Re: [PHP-DEV] RFC Idea - is_json - looking for feedback

2022-07-29 Thread Jordan LeDoux
On Fri, Jul 29, 2022 at 7:27 AM juan carlos morales <
dev.juan.mora...@gmail.com> wrote:

> # Why this function ?
>
> At the moment the only way to determine if a JSON-string is valid we have
> to execute the json_decode() function.
>
> The drawback about this, is that json_decode() generates an in memory an
> object/array (depending on parameters) while parsing the string; this leads
> to a memory usage that is not needed (because we use memory for creating
> the object/array) and also can cause an error for reaching the memory-limit
> of the php process.
>
> Sometimes we just need to know is the string is a valid json or not, and
> nothing else.
>

You say that you have a first-pass at the implementation done. I'd be
curious to see it. My initial thought was that in order to validate the
string, you likely need to allocate extra memory as part of the validation
that depends on the string size. You'd definitely save the overhead of a
ZVAL, but for such an object that overhead is likely negligible.

So I guess my question would be: in the actual implementation that lands,
how much memory would this actually save compared to json_decode()? This
seems like it would make the RFC tricky, as the purported benefit of the
RFC depends very tightly on the implementation that lands.

Jordan


Re: [PHP-DEV] RFC Idea - is_json - looking for feedback

2022-07-29 Thread juan carlos morales
El vie, 29 jul 2022 a las 22:18, David Rodrigues ()
escribió:

> I was about to say NO, but after being completely your argument, the idea
> makes sense.
>
> Initially I thought about using json_decode() with error capture, but the
> idea that it would overload memory makes perfect sense, compared to a
> simple structure analysis, if that is indeed the user's intention.
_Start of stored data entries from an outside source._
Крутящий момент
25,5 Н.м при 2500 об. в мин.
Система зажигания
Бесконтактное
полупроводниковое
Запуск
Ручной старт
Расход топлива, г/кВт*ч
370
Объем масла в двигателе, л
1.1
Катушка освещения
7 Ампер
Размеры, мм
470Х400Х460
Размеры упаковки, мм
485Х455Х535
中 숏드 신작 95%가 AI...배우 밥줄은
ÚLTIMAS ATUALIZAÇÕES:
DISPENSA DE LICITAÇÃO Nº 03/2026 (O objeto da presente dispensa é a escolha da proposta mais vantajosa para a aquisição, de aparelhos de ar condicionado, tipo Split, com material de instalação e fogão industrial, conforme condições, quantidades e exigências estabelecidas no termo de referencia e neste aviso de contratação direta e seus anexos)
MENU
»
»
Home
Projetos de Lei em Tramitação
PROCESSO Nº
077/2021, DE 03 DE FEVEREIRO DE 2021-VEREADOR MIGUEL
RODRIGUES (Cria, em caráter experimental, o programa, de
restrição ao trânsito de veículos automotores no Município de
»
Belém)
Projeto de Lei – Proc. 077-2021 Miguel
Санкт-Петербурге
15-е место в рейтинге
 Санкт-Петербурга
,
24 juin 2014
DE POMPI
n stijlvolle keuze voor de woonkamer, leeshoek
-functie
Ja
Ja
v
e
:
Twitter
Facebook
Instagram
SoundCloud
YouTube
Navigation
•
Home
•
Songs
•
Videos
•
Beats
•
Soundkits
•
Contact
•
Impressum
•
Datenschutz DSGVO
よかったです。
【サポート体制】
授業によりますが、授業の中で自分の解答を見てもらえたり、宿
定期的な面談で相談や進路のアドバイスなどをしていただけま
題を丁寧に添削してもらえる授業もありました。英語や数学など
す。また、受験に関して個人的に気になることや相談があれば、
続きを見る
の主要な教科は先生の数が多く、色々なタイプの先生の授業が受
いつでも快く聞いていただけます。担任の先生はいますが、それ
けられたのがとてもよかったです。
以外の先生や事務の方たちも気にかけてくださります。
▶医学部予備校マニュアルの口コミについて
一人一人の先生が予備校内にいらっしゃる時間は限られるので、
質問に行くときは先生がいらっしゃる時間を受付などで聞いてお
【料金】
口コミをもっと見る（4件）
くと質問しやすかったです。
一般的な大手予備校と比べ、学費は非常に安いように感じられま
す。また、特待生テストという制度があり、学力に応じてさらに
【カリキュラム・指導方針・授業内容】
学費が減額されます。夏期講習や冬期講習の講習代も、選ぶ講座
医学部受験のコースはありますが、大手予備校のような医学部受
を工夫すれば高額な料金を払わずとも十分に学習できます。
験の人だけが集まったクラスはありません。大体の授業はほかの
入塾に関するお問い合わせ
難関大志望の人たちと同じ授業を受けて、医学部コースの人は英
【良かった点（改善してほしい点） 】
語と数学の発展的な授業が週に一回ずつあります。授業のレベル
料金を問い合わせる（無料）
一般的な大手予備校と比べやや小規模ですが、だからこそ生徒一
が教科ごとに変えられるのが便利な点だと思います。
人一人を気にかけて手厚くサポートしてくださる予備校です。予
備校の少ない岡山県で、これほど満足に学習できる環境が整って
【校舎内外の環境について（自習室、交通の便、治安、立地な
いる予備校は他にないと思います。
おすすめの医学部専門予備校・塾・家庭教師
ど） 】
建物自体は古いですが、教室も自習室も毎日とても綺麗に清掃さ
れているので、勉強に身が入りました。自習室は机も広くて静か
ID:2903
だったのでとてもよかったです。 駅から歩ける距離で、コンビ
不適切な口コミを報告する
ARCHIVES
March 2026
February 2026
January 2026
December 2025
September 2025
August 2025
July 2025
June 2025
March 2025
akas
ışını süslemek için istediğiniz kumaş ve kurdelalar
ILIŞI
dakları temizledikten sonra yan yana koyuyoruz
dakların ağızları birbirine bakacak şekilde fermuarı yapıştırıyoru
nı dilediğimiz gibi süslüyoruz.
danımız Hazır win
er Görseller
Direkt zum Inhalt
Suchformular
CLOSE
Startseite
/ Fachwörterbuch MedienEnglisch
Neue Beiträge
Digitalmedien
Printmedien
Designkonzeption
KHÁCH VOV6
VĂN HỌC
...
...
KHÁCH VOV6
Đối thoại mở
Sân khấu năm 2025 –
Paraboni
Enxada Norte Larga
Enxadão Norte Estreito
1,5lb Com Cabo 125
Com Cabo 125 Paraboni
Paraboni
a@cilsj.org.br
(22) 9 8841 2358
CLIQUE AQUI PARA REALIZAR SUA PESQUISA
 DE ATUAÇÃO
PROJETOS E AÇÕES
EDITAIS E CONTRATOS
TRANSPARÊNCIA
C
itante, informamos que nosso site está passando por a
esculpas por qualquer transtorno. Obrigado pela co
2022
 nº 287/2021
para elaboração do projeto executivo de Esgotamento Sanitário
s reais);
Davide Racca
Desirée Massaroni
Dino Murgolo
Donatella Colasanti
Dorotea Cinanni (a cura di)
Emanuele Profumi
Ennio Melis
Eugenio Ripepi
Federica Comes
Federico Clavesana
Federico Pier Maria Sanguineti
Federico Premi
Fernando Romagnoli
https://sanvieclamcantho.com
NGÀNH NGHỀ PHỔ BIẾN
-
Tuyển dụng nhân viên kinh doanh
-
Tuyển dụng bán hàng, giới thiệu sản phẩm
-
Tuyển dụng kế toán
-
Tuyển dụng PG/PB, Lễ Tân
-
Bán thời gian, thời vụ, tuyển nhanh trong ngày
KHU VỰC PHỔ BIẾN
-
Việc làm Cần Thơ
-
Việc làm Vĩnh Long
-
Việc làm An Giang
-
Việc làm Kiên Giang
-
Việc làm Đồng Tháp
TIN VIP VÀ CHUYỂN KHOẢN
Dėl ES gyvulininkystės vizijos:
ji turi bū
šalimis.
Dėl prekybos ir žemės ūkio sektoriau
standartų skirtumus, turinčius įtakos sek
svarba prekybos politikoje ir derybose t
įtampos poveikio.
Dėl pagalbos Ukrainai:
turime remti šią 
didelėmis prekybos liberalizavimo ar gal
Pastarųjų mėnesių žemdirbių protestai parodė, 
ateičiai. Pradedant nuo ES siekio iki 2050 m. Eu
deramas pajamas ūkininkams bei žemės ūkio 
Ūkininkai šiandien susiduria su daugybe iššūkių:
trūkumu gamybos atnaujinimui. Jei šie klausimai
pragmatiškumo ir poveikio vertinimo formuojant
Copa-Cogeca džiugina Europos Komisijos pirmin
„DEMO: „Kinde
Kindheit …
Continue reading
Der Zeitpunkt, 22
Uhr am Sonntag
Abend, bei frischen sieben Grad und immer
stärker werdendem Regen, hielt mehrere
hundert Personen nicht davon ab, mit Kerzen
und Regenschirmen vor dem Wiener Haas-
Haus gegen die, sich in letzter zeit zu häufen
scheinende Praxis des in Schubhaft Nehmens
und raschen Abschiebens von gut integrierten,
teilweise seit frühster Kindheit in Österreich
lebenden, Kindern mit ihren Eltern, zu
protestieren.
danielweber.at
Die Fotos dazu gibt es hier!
The
> performance would also be absurdly better.
>
> What worries me above is the misuse of the function, like checking if
> is_json() === true and using json_decode() right after. However, I believe
> this can be easily optimized by the engine itself.
>
> My vote is YES.
>
>
> Atenciosamente,
> David Rodrigues
>
>
> Em sex., 29 de jul. de 2022 às 16:32, Michał Marcin Brzuchalski <
> michal.brzuchal...@gmail.com> escreveu:
>
> > Hi Juan,
> >
> > pt., 29 lip 2022, 16:26 użytkownik juan carlos morales <
> > dev.juan.mora...@gmail.com> napisał:
> >
> > > I am following the RFC guideline for the first time. (
> > > https://wiki.php.net/rfc/howto)
> > >
> > > As suggested there, I am here to get a feeling from you, regarding the
> > > following RFC for PHP.
> > >
> > > # Change (draft):
> > >
> > > New function in php called like:
> > >
> > > is_json(string $string): bool
> > >
> > > ## Description
> > > ### Parameters
> > > string $string -> string to find out if is a valid JSON or not
> > >
> > > ### Return
> > > Returns a bool. The function is capable to determine if the passed
> string
> > > is a valid JSON (true) or not (false).
> > >
> > > # Why this function ?
> > >
> > > At the moment the only way to determine if a JSON-string is valid we
> have
> > > to execute the json_decode() function.
> > >
> > > The drawback about this, is that json_decode() generates an in memory
> an
> > > object/array (depending on parameters) while parsing the string; this
> > leads
> > > to a memory usage that is not needed (because we use memory for
> creating
> > > the object/array) and also can cause an error for reaching the
> > memory-limit
> > > of the php process.
> > >
> >
> > Personally I'd vote NO.
> >
> > Cheers,
> > Michał Marcin Brzuchalski
> >
> > >
> >
>

Thanks for the feedback

*** To: Michał Marcin Brzuchalski
Thanks for the opinion, but it would be useful for me to know if there is a
reason behind the "no" that could help me get better.

*** To: David Rodrigues
Gracias. Regarding "performance", I did some benchmarks. I tested is_json()
vs json_decode() with a json-string with 1 million key-values; is_json was
100% faster than json_decode(), plus memory usage with is_json() was flat!
, yes , flat. memory_get_usage() before and after is_json() returned the
same value; with json_decode() I had to change the memory limit setting
otherwise memory reaches max allowed before finishing parsing it.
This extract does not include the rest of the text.